Summary of Silvia Veronese benchmarks

Quick overview

This document summarizes the benchmarks from Silvia Veronese's work in Hans Othmer's research group in computational mathematical biology at the University of Utah Mathematics Department.

The benchmark results are available in two series of tables.

The longer first table contains the results obtained for all optimization levels on all machines.
The shorter second (executive summary) table contains the best single result obtained for each machine. This is probably the set of results that you want to look at.

Each table contains rows of results ordered in decreasing performance. Each row contains the

benchmark name,
vendor and model,
compiler optimization flags (possibly truncated, if they are very long),
benchmark time in seconds (on UNIX systems, this is the sum of the user and system times reported by the time command; this will not exceed the actual wall-clock time), and
relative performance (1.0000 is fastest).

Important disclaimer

Please remember that there is no answer to the commonly-asked question: ``What is the fastest machine?''.

Within the collection of benchmarks of which these are members, it is often possible to pick a single benchmark which rates a particular machine the fastest, and yet, on other benchmarks, the same machine may perform poorly with respect to competing models.

Particularly on modern RISC architectures, performance can be extremely sensitive to the quality of compiler optimizations; in at least one case, a speedup of a factor of fifty was seen over a range of compiler options on the same system.

The benchmarking of these programs has investigated a substantial number of compilation options and optimization levels, but it is possible that new releases of compilers, or alternative compilers, might improve the results significantly. We make reasonable efforts to keep our compiler and operating systems up-to-date with vendor software releases, but particularly with older machine models, or machines obtained on a short-term loan for evaluation purposes, it is frequently impossible to rerun the benchmarks after such new releases.

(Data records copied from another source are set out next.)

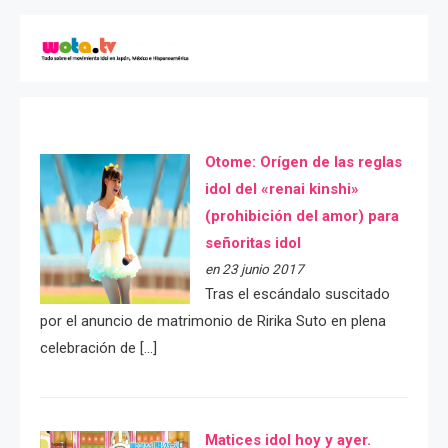
Otome: Orígen de las reglas
idol del «renai kinshi»
(prohibición del amor) para
señoritas idol
en 23 junio 2017
Tras el escándalo suscitado
por el anuncio de matrimonio de Ririka Suto en plena
celebración de […]
Matices idol hoy y ayer.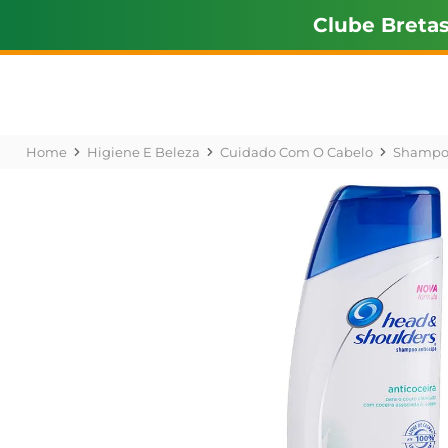
Clube Breta
Higiene E Beleza
Cuidado Com O Cabelo
Shampo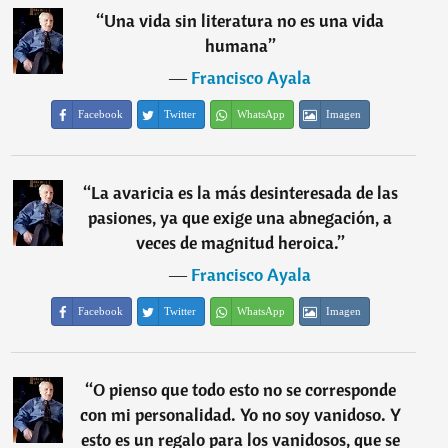
“
Una vida sin literatura no es una vida
humana
”
―
Francisco Ayala
Facebook
Twitter
WhatsApp
Imagen
“
La avaricia es la más desinteresada de las
pasiones, ya que exige una abnegación, a
veces de magnitud heroica.
”
―
Francisco Ayala
Facebook
Twitter
WhatsApp
Imagen
“
O pienso que todo esto no se corresponde
con mi personalidad. Yo no soy vanidoso. Y
esto es un regalo para los vanidosos, que se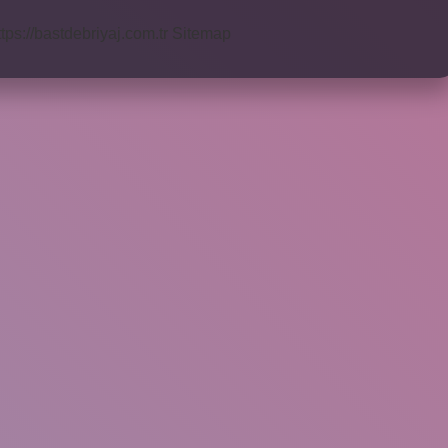
ttps://bastdebriyaj.com.tr
Sitemap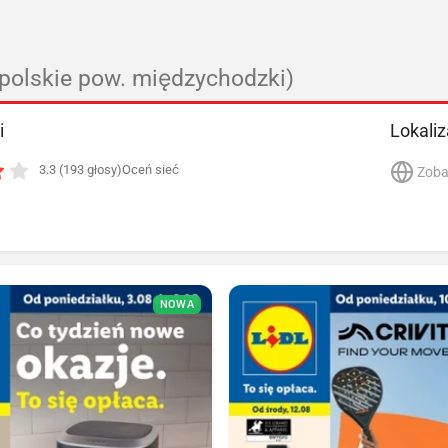
opolskie pow. międzychodzki)
i
Lokaliz
3.3 (193 głosy)
Oceń sieć
Zoba
NOWA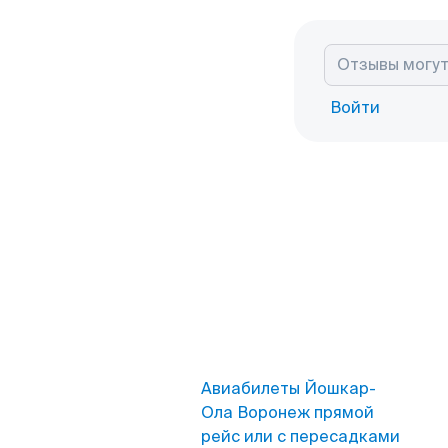
Войти
Авиабилеты Йошкар-
Ола Воронеж прямой
рейс или с пересадками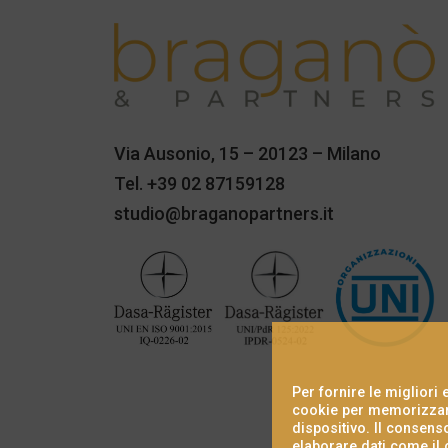
Via Ausonio, 15 – 20123 – Milano
Tel.
+39 02 87159128
studio@braganopartners.it
Per fornire le migliori
cookie per memorizzare
dispositivo. Il consens
elaborare dati come il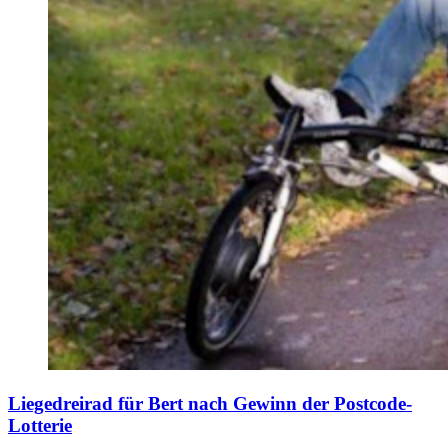
Liegedreirad für Bert nach Gewinn der Postcode-
Lotterie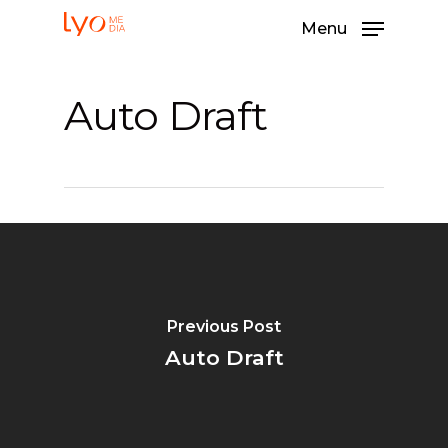
Menu
Auto Draft
Televisión
Previous Post
Cine
Auto Draft
Documentales
Quiénes somos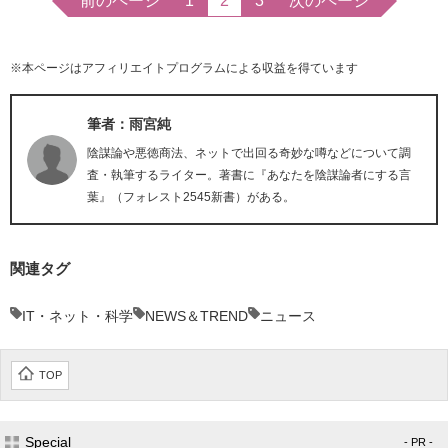
前のページ
1
2
3
次のページ
※本ページはアフィリエイトプログラムによる収益を得ています
筆者：雨宮純
陰謀論や悪徳商法、ネットで出回る奇妙な噂などについて調
査・執筆するライター。著書に『あなたを陰謀論者にする言
葉』（フォレスト2545新書）がある。
関連タグ
IT・ネット・科学
NEWS＆TREND
ニュース
TOP
Special
- PR -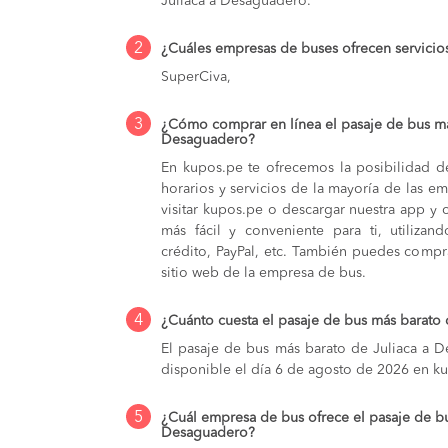
Juliaca a Desaguadero.
2
¿Cuáles empresas de buses ofrecen servicio
SuperCiva,
3
¿Cómo comprar en línea el pasaje de bus má
Desaguadero?
En kupos.pe te ofrecemos la posibilidad d
horarios y servicios de la mayoría de las e
visitar kupos.pe o descargar nuestra app y 
más fácil y conveniente para ti, utilizan
crédito, PayPal, etc. También puedes compra
sitio web de la empresa de bus.
4
¿Cuánto cuesta el pasaje de bus más barato
El pasaje de bus más barato de Juliaca a D
disponible el día 6 de agosto de 2026 en k
5
¿Cuál empresa de bus ofrece el pasaje de b
Desaguadero?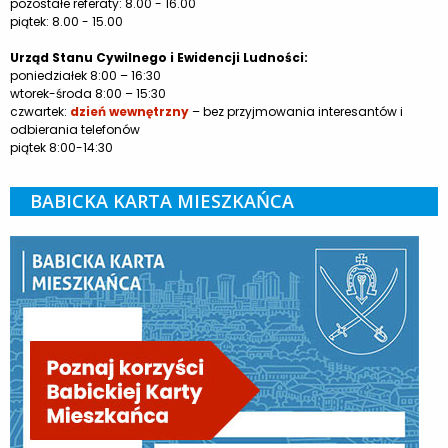
pozostałe referaty: 8.00 - 16.00
piątek: 8.00 - 15.00
Urząd Stanu Cywilnego i Ewidencji Ludności:
poniedziałek 8:00 – 16:30
wtorek-środa 8:00 – 15:30
czwartek:
dzień wewnętrzny
– bez przyjmowania interesantów i
odbierania telefonów
piątek 8:00-14:30
BABICKA KARTA MIESZKAŃCA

It is imperative with computer benchmarking to examine a range of benchmark programs, where those programs are chosen to represent the kinds of numerical computation that are important to you, before coming to a conclusion about which machine is best for your jobs.

Many other factors besides benchmark performance should affect computer purchasing decisions, including at least these:

vendor track records;
vendor future directions, and survivability in an increasingly competitive market;
hardware and software reliability;
ease of administration;
ease of maintenance;
ease of use;
initial cost;
ongoing cost-of-ownership, including license renewals and cost of repairs;
upgrade costs, particularly for memory and disk storage; and
availability of third-party commercial software that you expect to require.

Brief benchmark description

All of the benchmark programs described in this document are written in highly-portable Fortran 77, and all represent real research programs using real data; they are not loop kernels or toy implementations. Program code sizes are given below.

`neu_grid`

[5339 lines (adi3d ) + 4770 lines (nksol), for a total of 10109 lines of Fortran code]

This is a PDE solver for non-linear parabolic and elliptic partial differential equations in three space dimensions. The algorithm is based on an ADI (alternating direction implicit) scheme (directional splitting). The code calls nksol for each of the three directions. The other two may be optionally solved with a direct solver (tridiagonal).

This particular case solves a wave propagation problem of one parabolic non-linear PDE.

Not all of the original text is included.